Look through the entries for the string "información" and copy every line where it shows up.

[Items from a dataset]

========================

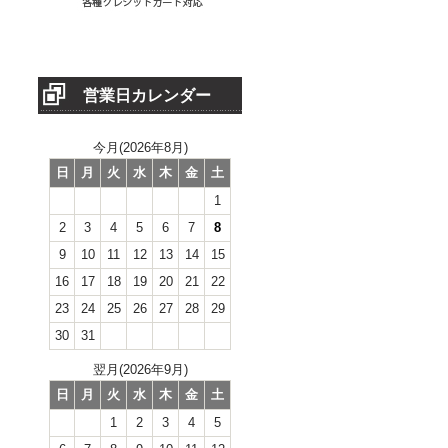
営業日カレンダー
今月(2026年8月)
日
月
火
水
木
金
土
1
2
3
4
5
6
7
8
9
10
11
12
13
14
15
16
17
18
19
20
21
22
23
24
25
26
27
28
29
30
31
翌月(2026年9月)
日
月
火
水
木
金
土
1
2
3
4
5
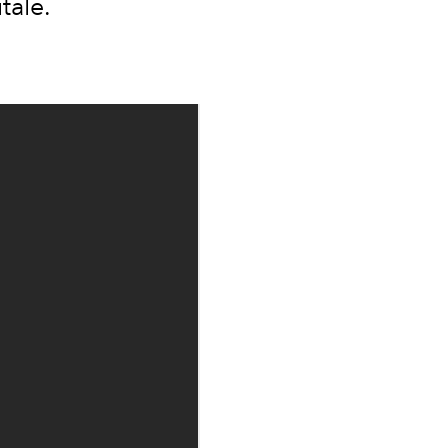
tale.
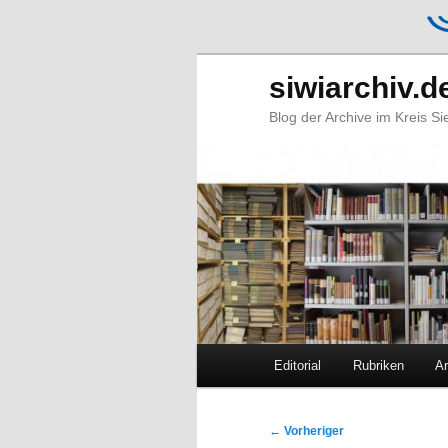
siwiarchiv.d
Blog der Archive im Kreis S
Hauptmenü
Editorial
Rubriken
Ar
Zum
Zum
primären
sekundären
Beitragsnavigation
←
Vorheriger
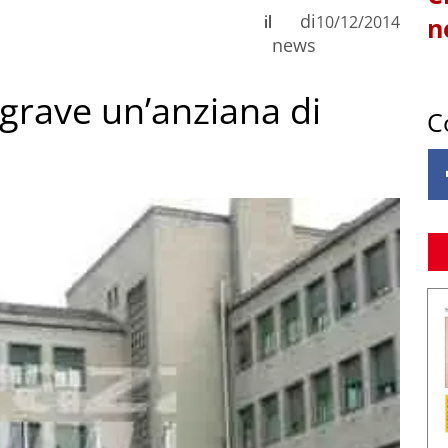
di
il
10/12/2014
n
news
 grave un’anziana di
C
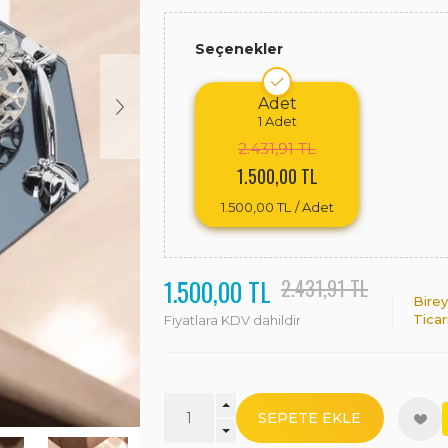
Seçenekler
Adet
1
Adet
2.431,91 TL
1.500,00 TL
1.500,00 TL
/ Adet
1.500,00 TL
2.431,91 TL
Birey
Ticar
Fiyatlara KDV dahildir
SEPETE EKLE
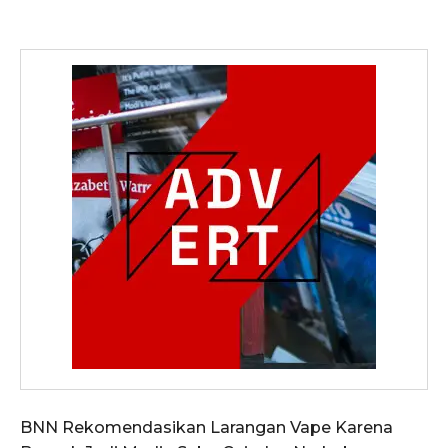
BNN Rekomendasikan Larangan Vape Karena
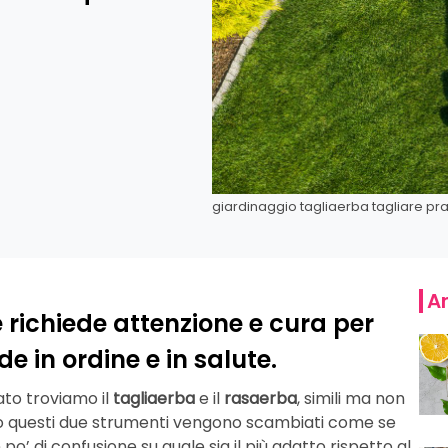
giardinaggio tagliaerba tagliare pr
Ar
e richiede attenzione e cura per
e in ordine e in salute.
ato troviamo il
tagliaerba
e il
rasaerba
, simili ma non
pesso questi due strumenti vengono scambiati come se
po’ di confusione su quale sia il più adatto rispetto al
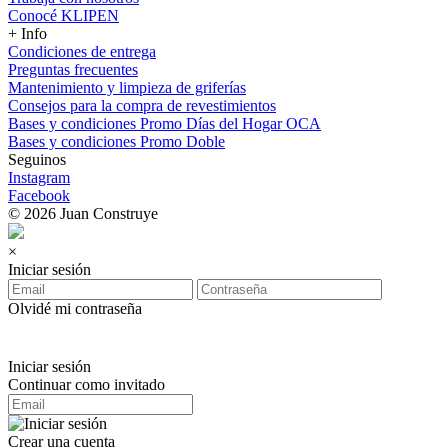
Conocé KLIPEN
+ Info
Condiciones de entrega
Preguntas frecuentes
Mantenimiento y limpieza de griferías
Consejos para la compra de revestimientos
Bases y condiciones Promo Días del Hogar OCA
Bases y condiciones Promo Doble
Seguinos
Instagram
Facebook
© 2026 Juan Construye
×
Iniciar sesión
Olvidé mi contraseña
Iniciar sesión
Continuar como invitado
Crear una cuenta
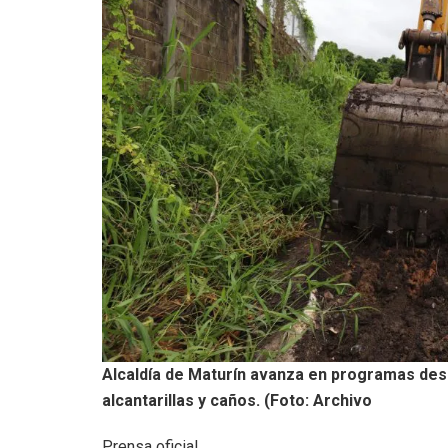
Alcaldía de Maturín avanza en programas des
alcantarillas y caños. (Foto: Archivo
Prensa oficial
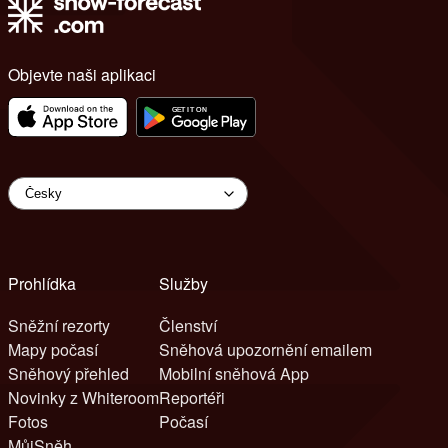
Objevte naši aplikaci
Prohlídka
Služby
Sněžní rezorty
Členství
Mapy počasí
Sněhová upozornění emailem
Sněhový přehled
Mobilní sněhová App
Novinky z Whiteroom
Reportéři
Fotos
Počasí
MůjSněh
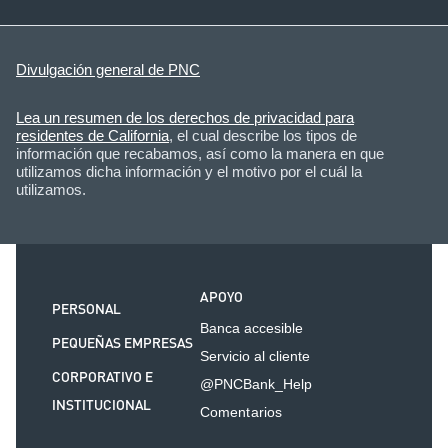
Divulgación general de PNC
Lea un resumen de los derechos de privacidad para
residentes de California
, el cual describe los tipos de
información que recabamos, así como la manera en que
utilizamos dicha información y el motivo por el cuál la
utilizamos.
APOYO
PERSONAL
Banca accesible
PEQUEÑAS EMPRESAS
Servicio al cliente
CORPORATIVO E
@PNCBank_Help
INSTITUCIONAL
Comentarios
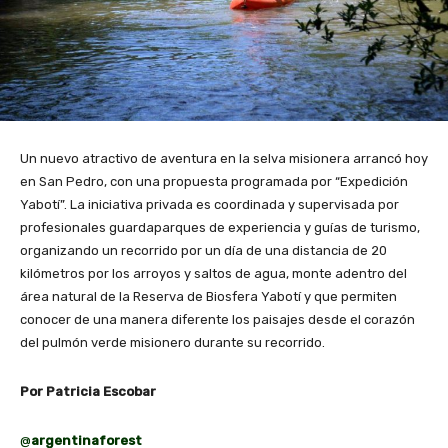
Un nuevo atractivo de aventura en la selva misionera arrancó hoy
en San Pedro, con una propuesta programada por “Expedición
Yabotí”. La iniciativa privada es coordinada y supervisada por
profesionales guardaparques de experiencia y guías de turismo,
organizando un recorrido por un día de una distancia de 20
kilómetros por los arroyos y saltos de agua, monte adentro del
área natural de la Reserva de Biosfera Yabotí y que permiten
conocer de una manera diferente los paisajes desde el corazón
del pulmón verde misionero durante su recorrido.
Por Patricia Escobar
@
argentinaforest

========================

TASK RESPONSE
información que recabamos, así como la manera en que
utilizamos dicha información y el motivo por el cuál la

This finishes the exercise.